The Plaintiff, from March 2012 to December 2012, included the sum of advisory fees to the account of commission fees (=x won x ten months x ten months) as necessary expenses.

3) In full view of the following facts and circumstances recognized by the witnessCC’s testimony and the purport of the entire pleadings, it is insufficient to view the Plaintiff’s partial testimony as an input tax amount deducted from the output tax amount as an input tax amount, which is an amount to be included in necessary expenses, or an goods or service supplied by an entrepreneur for the purpose of using or using his/her own business, as an ordinary amount generally accepted by the Plaintiff, or an input tax amount deducted from the output tax amount, and there is no other evidence to acknowledge otherwise. The Plaintiff’s assertion cannot be accepted.

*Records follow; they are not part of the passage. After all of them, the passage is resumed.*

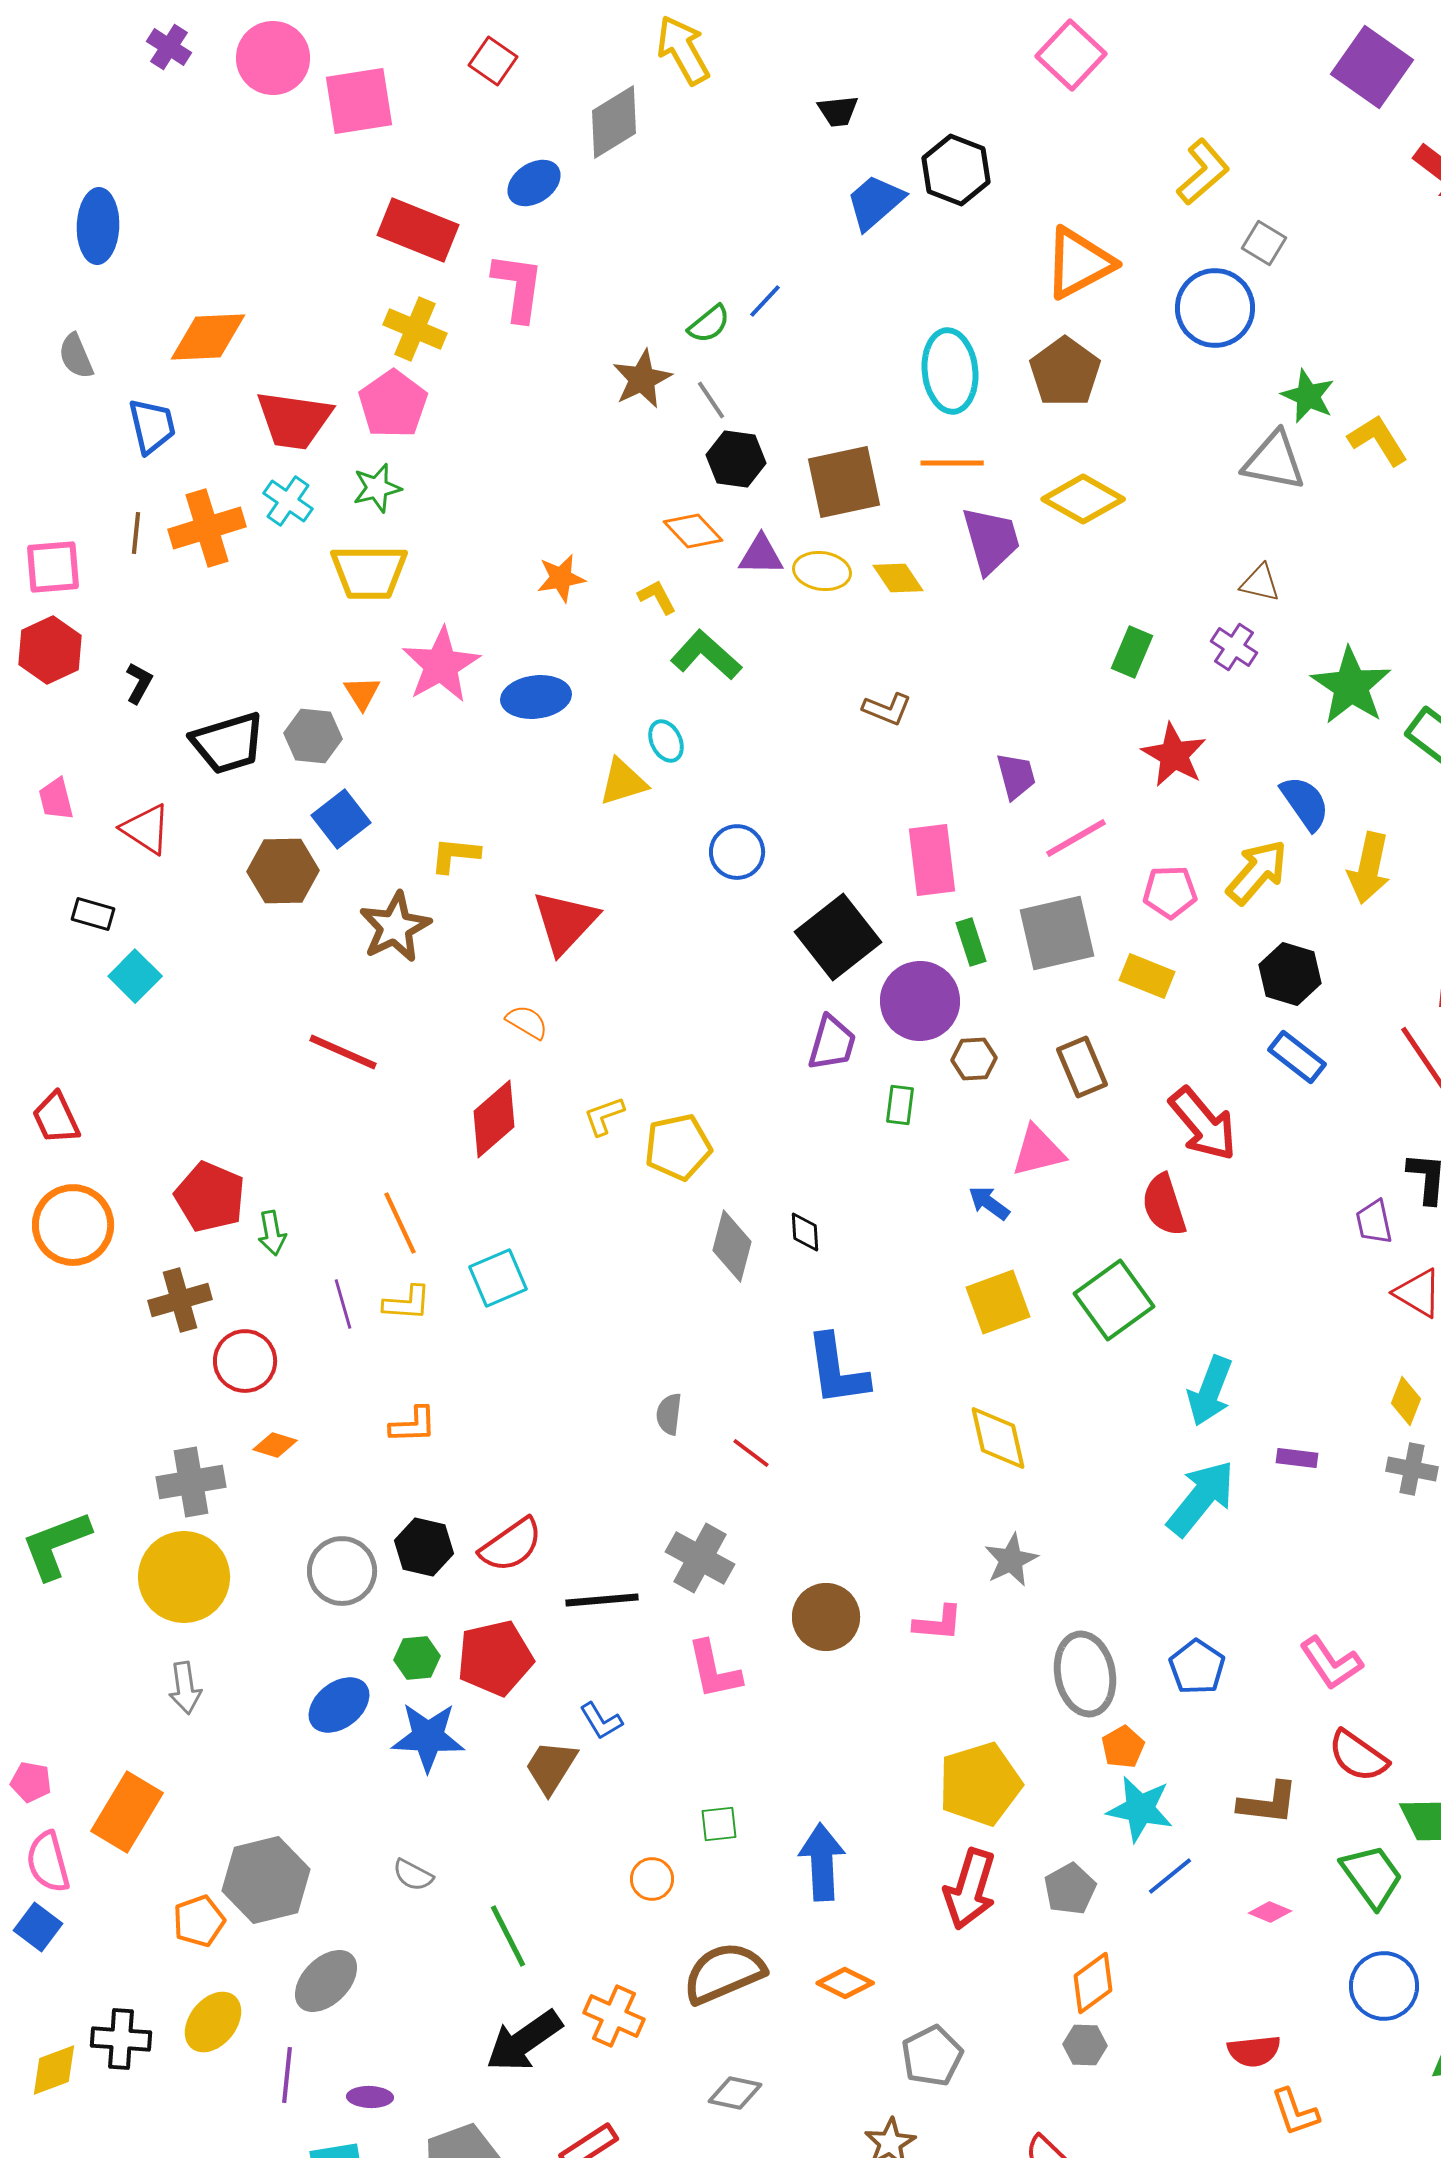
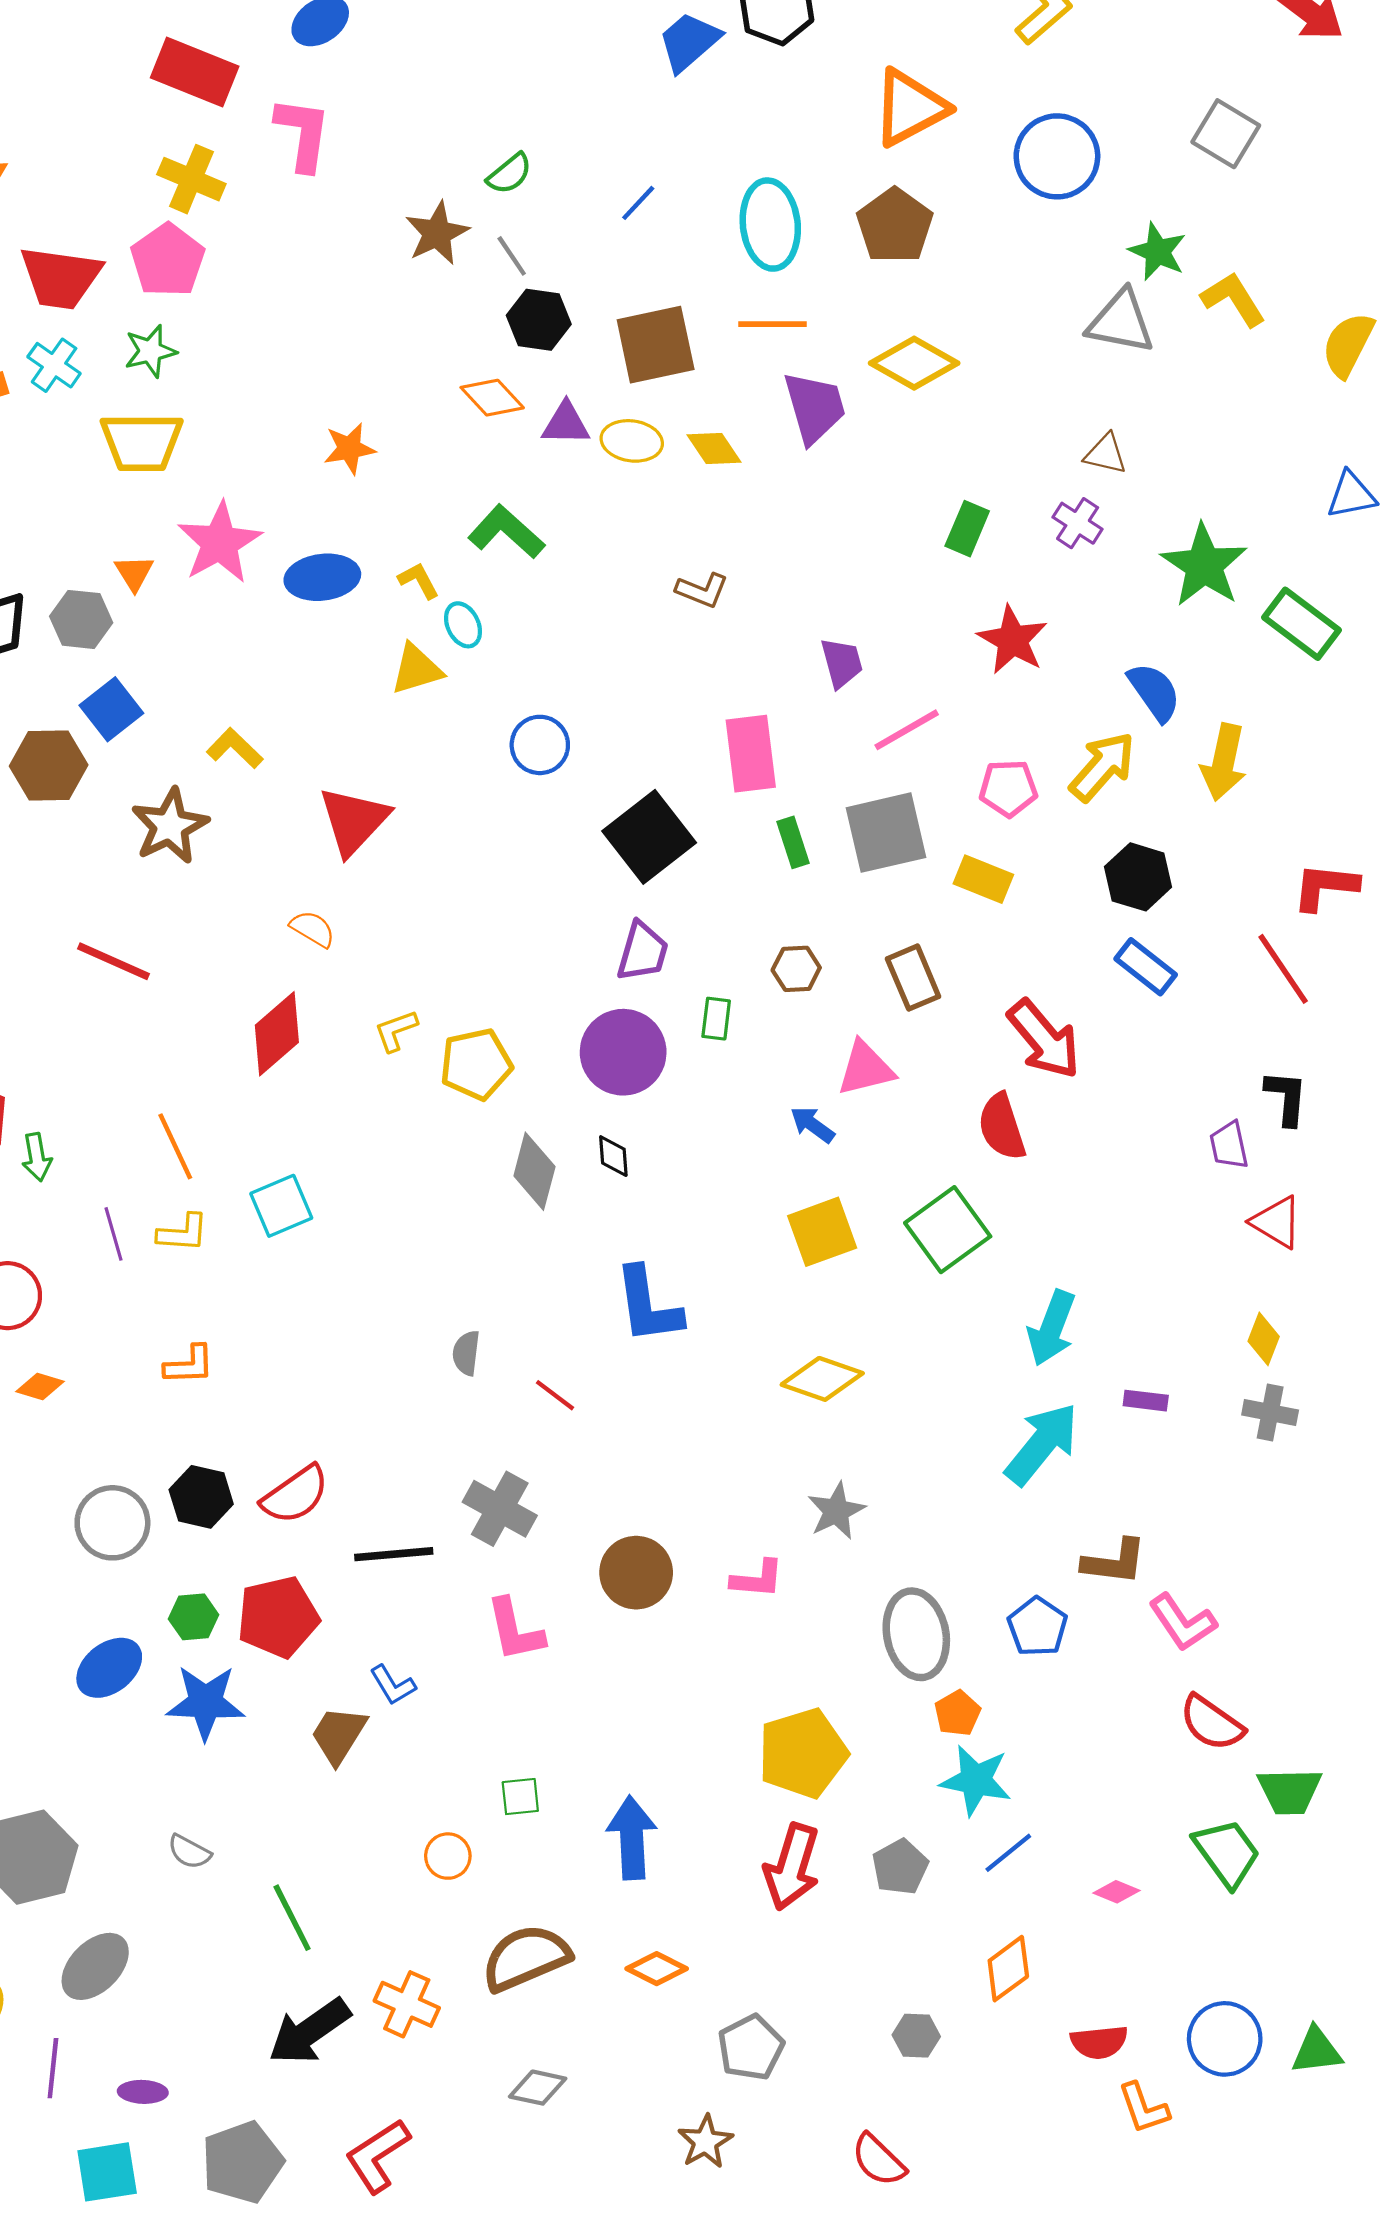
gray square: (1264, 243) -> (1226, 134), moved, size x1.4
blue line: (765, 301) -> (638, 203), moved
yellow L-shape: (657, 597) -> (419, 580), moved
yellow L-shape: (455, 855) -> (235, 748), turned 38
purple circle: (920, 1001) -> (623, 1052), moved
yellow diamond: (998, 1438) -> (822, 1379), turned -58
brown L-shape: (1268, 1803) -> (1114, 1562), moved
orange diamond: (1093, 1983) -> (1008, 1969), moved
blue circle: (1384, 1986) -> (1225, 2039), moved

A) In general, since the building lease business is mostly engaged in the management of the building, such as guard, parking, and cleaning, it is difficult to recognize that the driver’s wage and the vehicle maintenance fee paid by the business operator operating the building lease business are necessary expenses or input tax having business relevance, barring any special circumstance.

The Plaintiff employed five or six drivers for the management of the instant building, other thanCC, as a driver, and there seems to be no reason to deem that there is a need for a driver to manage the instant building in addition to the employees employed as such.

In addition, the Plaintiff is five vehicles in total, and the value of the leased vehicle reaches approximately x members to x members, and monthly rent is a high-class vehicle from approximately x members to x members. Even if a vehicle is used for the management of the instant building, such high-class vehicle is difficult to view it as ordinary.

B) It is difficult to view that the legal consultation, etc. is needed on a regular basis in light of the business size (from the first floor to the fifth floor of the building), revenue (from the xx in a year), revenue (from the xx), etc. of the B company.

In addition, there was no legal dispute concerning the management of the building of this case or there was no evidence to recognize that the plaintiff was given legal advice.

C) The witnessCC stated to the effect that “the Plaintiff was operating a vehicle as an individual business of the Plaintiff and JeongF, but most of it was driving the vehicle for the purpose of the BB business, such as building management work. Although the Plaintiff did not directly see that the Plaintiff had legal counsel with the attorney, there was a legal problem at the time, and there was a case for consultation with the attorney.”

However, the witnessCC was only driven by the plaintiff or partyF for the purpose of working hours. The plaintiff went to the Dong office, bank, real estate, and lawyer office, and went to the hospital when his body was good. The plaintiff stated at the plaintiff's order that "I have delivered D's articles, etc.", and the plaintiff also prepared a confirmation document such as the above 2).

3. Conclusion

The claim of this case is dismissed as it is without merit, and it is so decided as per Disposition.